Considerando a enorme carência de visionários em Ciência e Tecnologia no Brasil e o amplo legado de Raupp, cabe perguntar: de quê são feitos os bons gestores de C&T? O que dá energia a alguém como Raupp para permanecer ativo na gestão de P&D por mais de 40 anos? O que podemos aprender de sua vida, num momento em que tanto precisamos de lideranças que nos ajudem a sair das desgraças em que vivemos? Que lições podemos aprender da trajetória de Raupp para o futuro de nossas instituições de C&T?

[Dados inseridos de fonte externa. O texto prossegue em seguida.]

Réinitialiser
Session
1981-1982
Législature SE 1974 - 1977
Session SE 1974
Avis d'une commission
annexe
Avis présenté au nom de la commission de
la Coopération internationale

Um dos pontos fundamentais de seu legado é a necessária distinção entre cientista e gestor de C&T. Um bom diretor de instituições de C&T não se forma apenas produzindo artigos científicos. É preciso mais, muito mais. Política científica não é só Ciência, é Política também. É preciso sair da “torre de marfim”, entrar no debate das opiniões, expor suas ideias, exercer a cidadania de forma plena, defender as instituições e nunca se esconder atrás de desculpas fáceis. Como mostram os anos de formação de Raupp, tornar-se um bom gestor de C&T não é apenas questão de vontade pessoal. É preciso ter vivido momentos difíceis para deles tirar a coragem necessária para enfrentar o mar de tribulações sempre presente nesse Brasil subdesenvolvido. É preciso não desanimar e pensar grande. Não venceremos nossas desigualdades apenas com bons currículos Lattes. Ousemos usar nosso conhecimento para mudar a realidade.
Hoje, vivemos mais uma situação de ameaça à democracia. Muitos de nós estão “andando de lado e olhando pro chão”, com diz o poeta. Que a capacidade de resistência de Raupp, que sofreu duramente durante a ditadura militar, possa nos inspirar para a necessária retomada após 2022. Para reconstruir nossa sociedade e nossas instituições, precisaremos de coragem, de ousadia e da união de todos os democratas.